How DISH Wireless Telco Network Allows for 10x More Video Transmission via Compression

DISH Wireless DevEx
9 min readJan 23, 2024

--

By: Ankita Patil, Hamza Khokhar, Monisha Gnanaprakasam, Tamanna Kawatra, Vinayak Sharma, Members of Scientific Staff, DISH Wireless

Introduction and Problem Statement

Did you know that videos are responsible for over 65% of internet volume? The rising dominance of video is enabling edge systems with functional autonomy and elevated decision making. However, transmitting videos is incredibly data intensive. DISH Wireless R&D is breaking the barriers on traditional video transfer over networks. Here at DISH Wireless we have developed machine learning frameworks to enable 10x better compression than the incumbent compression frameworks. We believe in enabling our customers to focus on the decision making and autonomy systems, while we alleviate their data transmission problems.

We are hyper-focused on disrupting the security footage industry. We want to enable security camera providers to transmit 10x more videos at the same price point. To do this we enable compression at the edge device, and decompression in our telecom network. Optimizing for robust video quality ensures that no downstream applications are degraded (i.e. theft detection or object classification).

Part I of this blog will focus on how we researched different techniques for video file size reduction and reconstruction and finalized top 3 solutions based on a variety of evaluation criteria.

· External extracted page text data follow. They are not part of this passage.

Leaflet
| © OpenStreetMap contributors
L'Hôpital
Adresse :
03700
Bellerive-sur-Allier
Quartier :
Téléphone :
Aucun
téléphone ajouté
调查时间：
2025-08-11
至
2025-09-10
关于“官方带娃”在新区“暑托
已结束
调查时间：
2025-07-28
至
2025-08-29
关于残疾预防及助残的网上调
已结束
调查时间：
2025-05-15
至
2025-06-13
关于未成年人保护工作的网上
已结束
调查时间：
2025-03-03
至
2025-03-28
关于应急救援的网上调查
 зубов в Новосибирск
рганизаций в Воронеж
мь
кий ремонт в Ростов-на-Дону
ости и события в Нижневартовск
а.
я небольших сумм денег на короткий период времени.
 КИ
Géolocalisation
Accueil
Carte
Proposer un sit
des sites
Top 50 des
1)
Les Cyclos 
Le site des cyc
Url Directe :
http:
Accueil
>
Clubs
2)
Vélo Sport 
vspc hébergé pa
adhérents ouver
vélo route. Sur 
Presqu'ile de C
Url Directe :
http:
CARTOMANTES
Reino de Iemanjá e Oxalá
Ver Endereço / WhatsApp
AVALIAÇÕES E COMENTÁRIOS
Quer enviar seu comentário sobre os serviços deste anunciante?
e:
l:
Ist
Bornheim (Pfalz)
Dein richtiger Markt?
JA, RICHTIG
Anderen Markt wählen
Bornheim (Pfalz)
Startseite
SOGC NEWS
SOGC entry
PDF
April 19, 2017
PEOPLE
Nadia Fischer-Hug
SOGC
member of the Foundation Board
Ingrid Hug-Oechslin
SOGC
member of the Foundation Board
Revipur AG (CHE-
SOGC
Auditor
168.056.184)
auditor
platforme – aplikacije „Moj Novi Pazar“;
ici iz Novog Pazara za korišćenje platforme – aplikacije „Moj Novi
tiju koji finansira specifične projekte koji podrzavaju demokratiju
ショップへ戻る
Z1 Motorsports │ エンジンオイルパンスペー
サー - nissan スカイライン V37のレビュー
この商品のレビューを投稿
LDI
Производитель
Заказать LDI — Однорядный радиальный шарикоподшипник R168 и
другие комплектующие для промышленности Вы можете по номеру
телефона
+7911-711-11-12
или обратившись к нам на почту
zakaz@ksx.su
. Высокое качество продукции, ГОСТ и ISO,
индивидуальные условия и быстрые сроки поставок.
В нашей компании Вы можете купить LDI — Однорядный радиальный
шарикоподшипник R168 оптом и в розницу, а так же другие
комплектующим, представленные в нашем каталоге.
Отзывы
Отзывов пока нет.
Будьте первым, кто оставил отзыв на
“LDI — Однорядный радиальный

Part II will focus on how we built a scalable and modularized infrastructure easily deployed through github.

About the techniques

Super Resolution

Resolution is a key factor that determines the quality of a video. It refers to the number of pixels contained in each frame, typically expressed as width x height. For example, a video of 1080p resolution has 1920x1080 pixels within each frame. You can imagine higher resolution implies greater detail thanks to an increased pixel count, but it also leads to larger file sizes.

While trying to compress high-resolution videos to reduce file size, resolution reduction is one of the most commonly explored techniques. In this technique, reduction of video file size is achieved through downsampling, or reducing the number of pixels in each frame. Pixels are reduced using different methods like averaging and omitting pixels. Lanczos Resampling is one such method used to reduce pixels. It aims to maintain quality of the original image while resizing by using a weighted average of neighboring pixels.

Once the video resolution has been reduced for efficient storage and transmission, it is imperative to reproduce video quality for playback. Super Resolution is used to enhance resolution and quality of video beyond its original size or dimension. Increasing the resolution means increasing the number of pixels per frame which in turn requires inferring missing pixels.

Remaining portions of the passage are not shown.